▶ **WHAT YOU ARE ASKED TO DO**
Give again, unaltered, the lines of the listing below that run from the line having "د. م.2,825.00" through the line having "IFA (2021).".

▶ **PROVIDED RECORDS**
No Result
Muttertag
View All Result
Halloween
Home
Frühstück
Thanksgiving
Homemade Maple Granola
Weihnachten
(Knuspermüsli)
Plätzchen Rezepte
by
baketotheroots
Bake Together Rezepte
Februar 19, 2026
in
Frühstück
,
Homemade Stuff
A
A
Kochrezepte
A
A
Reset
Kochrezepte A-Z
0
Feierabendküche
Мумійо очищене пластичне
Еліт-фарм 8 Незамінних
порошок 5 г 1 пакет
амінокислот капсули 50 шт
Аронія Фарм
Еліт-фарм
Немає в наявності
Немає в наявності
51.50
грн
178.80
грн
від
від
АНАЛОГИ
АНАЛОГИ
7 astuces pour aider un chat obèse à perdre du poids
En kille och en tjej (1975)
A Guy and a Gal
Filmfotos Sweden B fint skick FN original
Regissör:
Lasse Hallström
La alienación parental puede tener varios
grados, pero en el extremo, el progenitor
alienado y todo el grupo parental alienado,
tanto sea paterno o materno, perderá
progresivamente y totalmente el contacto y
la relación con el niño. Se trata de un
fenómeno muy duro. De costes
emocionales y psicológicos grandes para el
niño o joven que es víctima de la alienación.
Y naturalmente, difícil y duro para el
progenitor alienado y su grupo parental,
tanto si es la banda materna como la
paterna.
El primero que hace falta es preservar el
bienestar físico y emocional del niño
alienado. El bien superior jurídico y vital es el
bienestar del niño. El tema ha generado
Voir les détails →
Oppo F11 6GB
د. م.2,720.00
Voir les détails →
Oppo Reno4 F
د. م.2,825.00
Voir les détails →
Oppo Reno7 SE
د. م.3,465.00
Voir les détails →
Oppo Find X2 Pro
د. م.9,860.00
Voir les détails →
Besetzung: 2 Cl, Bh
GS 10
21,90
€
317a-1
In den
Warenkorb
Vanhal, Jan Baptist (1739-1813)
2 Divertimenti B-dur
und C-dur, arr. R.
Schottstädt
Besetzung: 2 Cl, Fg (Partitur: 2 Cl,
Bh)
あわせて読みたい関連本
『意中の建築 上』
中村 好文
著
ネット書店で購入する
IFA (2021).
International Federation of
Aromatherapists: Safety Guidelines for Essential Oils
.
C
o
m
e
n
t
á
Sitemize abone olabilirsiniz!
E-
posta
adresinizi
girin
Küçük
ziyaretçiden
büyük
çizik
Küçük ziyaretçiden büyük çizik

▶ **EXERCISE RESPONSE**
د. م.2,825.00
Voir les détails →
Oppo Reno7 SE
د. م.3,465.00
Voir les détails →
Oppo Find X2 Pro
د. م.9,860.00
Voir les détails →
Besetzung: 2 Cl, Bh
GS 10
21,90
€
317a-1
In den
Warenkorb
Vanhal, Jan Baptist (1739-1813)
2 Divertimenti B-dur
und C-dur, arr. R.
Schottstädt
Besetzung: 2 Cl, Fg (Partitur: 2 Cl,
Bh)
あわせて読みたい関連本
『意中の建築 上』
中村 好文
著
ネット書店で購入する
IFA (2021).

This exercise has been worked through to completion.